**SUPPLIED ENTRIES**
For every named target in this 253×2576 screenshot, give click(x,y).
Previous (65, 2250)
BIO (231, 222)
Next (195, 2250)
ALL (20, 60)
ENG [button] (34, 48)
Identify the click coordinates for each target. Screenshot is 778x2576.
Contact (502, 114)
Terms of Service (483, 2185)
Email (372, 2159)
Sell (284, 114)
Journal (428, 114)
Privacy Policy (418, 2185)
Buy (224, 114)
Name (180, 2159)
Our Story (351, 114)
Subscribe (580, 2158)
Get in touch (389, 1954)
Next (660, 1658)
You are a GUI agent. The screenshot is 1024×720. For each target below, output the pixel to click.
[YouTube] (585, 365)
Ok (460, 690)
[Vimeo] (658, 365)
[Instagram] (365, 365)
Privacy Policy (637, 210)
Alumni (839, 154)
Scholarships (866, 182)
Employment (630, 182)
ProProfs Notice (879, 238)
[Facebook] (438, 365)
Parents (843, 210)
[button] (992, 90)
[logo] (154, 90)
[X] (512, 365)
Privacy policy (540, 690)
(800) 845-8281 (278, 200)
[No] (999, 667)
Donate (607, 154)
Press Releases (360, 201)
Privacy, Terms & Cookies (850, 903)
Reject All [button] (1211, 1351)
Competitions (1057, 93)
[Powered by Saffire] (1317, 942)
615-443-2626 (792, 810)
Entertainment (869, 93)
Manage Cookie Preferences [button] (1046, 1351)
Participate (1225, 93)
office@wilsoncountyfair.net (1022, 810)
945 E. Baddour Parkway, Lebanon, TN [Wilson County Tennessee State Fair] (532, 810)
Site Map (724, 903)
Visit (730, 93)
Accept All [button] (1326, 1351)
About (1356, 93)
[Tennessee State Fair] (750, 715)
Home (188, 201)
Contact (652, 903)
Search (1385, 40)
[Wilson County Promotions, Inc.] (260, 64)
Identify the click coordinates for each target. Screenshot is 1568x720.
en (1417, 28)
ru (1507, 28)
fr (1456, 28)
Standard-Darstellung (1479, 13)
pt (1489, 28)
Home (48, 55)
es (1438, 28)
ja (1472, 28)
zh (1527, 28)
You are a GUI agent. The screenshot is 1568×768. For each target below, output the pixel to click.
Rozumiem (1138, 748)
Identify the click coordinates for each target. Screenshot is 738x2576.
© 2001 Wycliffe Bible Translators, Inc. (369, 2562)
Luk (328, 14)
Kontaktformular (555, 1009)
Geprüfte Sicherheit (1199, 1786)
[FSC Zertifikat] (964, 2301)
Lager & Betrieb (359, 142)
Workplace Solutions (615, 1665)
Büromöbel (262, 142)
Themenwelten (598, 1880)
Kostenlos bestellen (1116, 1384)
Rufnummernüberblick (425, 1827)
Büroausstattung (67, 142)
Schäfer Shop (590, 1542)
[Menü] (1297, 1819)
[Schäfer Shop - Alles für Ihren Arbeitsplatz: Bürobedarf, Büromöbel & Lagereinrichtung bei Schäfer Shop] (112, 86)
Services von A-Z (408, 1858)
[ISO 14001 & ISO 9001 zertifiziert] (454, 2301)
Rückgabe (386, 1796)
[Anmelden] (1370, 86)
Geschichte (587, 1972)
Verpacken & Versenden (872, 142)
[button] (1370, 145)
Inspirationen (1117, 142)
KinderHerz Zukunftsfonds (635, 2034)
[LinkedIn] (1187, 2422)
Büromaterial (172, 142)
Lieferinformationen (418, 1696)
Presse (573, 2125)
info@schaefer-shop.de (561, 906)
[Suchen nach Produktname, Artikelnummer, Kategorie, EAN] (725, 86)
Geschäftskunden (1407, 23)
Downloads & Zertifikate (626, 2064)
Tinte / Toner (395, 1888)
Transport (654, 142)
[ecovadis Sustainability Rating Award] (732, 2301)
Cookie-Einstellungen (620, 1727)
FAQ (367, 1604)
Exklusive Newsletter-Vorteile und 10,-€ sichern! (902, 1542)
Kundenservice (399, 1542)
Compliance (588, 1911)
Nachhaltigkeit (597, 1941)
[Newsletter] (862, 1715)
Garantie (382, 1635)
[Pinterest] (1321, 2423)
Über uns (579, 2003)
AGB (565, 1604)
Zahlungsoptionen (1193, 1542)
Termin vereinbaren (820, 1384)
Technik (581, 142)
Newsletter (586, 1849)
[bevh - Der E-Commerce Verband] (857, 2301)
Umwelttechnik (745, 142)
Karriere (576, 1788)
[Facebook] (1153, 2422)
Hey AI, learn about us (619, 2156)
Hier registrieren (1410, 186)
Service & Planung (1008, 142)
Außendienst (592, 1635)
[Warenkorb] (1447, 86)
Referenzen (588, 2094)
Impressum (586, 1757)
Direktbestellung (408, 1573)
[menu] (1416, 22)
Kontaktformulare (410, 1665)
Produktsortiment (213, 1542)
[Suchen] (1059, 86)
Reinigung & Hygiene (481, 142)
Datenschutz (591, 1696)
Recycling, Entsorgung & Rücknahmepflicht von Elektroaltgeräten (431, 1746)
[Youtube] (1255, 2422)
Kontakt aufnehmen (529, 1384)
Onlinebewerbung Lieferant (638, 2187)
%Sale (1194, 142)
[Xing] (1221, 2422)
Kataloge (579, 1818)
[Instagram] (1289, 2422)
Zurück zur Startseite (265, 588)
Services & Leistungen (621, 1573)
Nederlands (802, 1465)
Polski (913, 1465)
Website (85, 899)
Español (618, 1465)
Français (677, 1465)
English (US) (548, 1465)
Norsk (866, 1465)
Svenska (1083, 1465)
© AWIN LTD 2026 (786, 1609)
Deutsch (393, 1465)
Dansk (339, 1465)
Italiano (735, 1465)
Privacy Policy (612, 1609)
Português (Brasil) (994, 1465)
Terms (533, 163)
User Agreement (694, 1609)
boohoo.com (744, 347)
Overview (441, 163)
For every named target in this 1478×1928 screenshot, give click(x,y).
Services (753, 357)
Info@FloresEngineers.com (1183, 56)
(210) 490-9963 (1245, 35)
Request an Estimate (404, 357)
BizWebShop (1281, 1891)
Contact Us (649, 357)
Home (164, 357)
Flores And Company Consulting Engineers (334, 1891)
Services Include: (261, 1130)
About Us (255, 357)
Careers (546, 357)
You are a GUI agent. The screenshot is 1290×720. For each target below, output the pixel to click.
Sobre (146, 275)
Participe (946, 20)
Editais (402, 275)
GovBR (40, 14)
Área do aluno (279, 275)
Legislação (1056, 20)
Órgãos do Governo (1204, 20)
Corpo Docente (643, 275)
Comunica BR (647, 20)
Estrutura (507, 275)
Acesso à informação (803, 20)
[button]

**PROMPT**
Every line containing the word "output" should be copied from the material.

**RESPONSE**
You are a GUI agent. The screenshot is 1024×720. For each target below, output the pixel to click.
You are a GUI agent. The screenshot is 1568×768. For each target below, output the pixel to click.
You are a GUI agent. The screenshot is 1290×720. For each target below, output the pixel to click.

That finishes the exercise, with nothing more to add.